Last month, Schmitt wrote to Brussels premier Rudi Vervoort asking him to “urgently” put in place a halt on the construction of offices. “The experience of remote working has led to significant consequences on people’s movements, on air quality, on housing and commercial activity,” Schmitt wrote. “In these conditions, going back to how we build buildings before COVID is no longer foreseeable.”
Yet for many of those who live nearby or who don’t work for the EU institutions, the pandemic has brought an unusual, and welcome, calm to the area.

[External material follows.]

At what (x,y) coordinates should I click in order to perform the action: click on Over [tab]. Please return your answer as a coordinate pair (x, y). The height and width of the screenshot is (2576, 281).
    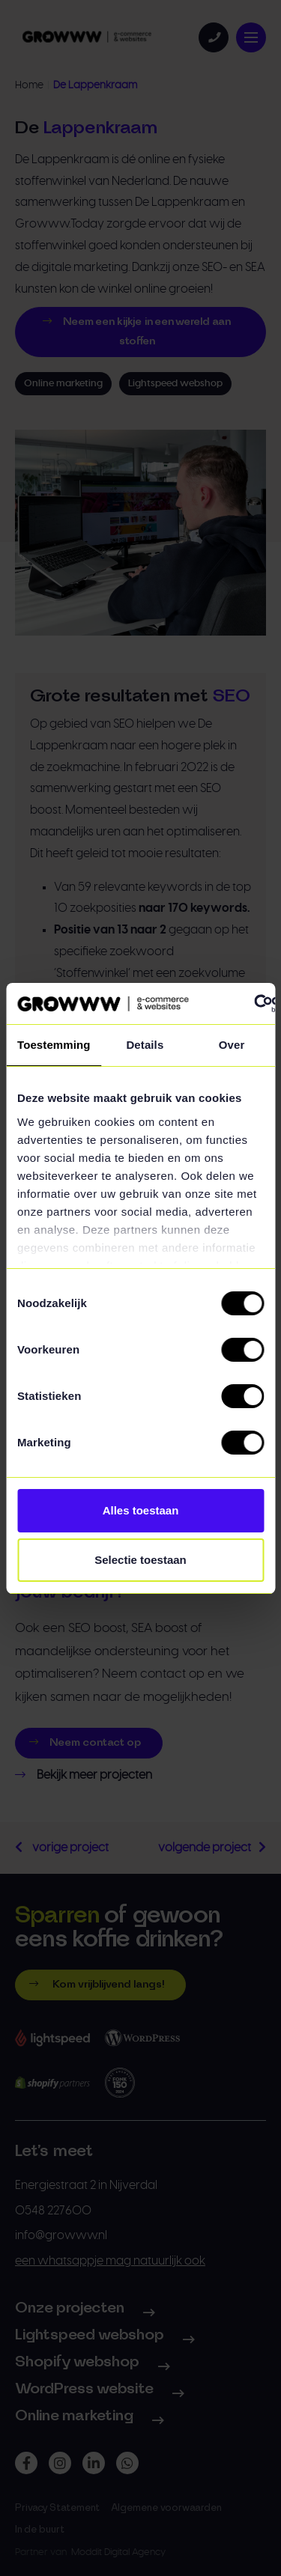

“The atmosphere is much more livable, there’s less traffic and fewer Eurocrats,” said Pierre Picard, a teacher who lives on Rue de Toulouse, near the Schuman roundabout. “It’s nice because it’s hard to get some neighborhood life in here.”
A year ago, Felix von Zwehl, a German lawyer, opened the Newton Boutique Hotel Residences, a group of serviced apartments just a few steps away from the Commission’s Berlaymont HQ.
While hotels nearby experienced a dramatic drop in customers following the first lockdown, von Zwehl kept afloat thanks to diplomats who prolonged their stay in Brussels because they come from areas that imposed a quarantine.
“We’ve had an occupancy rate of up to 70 percent,” he said. “The COVID crisis hit us hard but we have been less impacted than others.”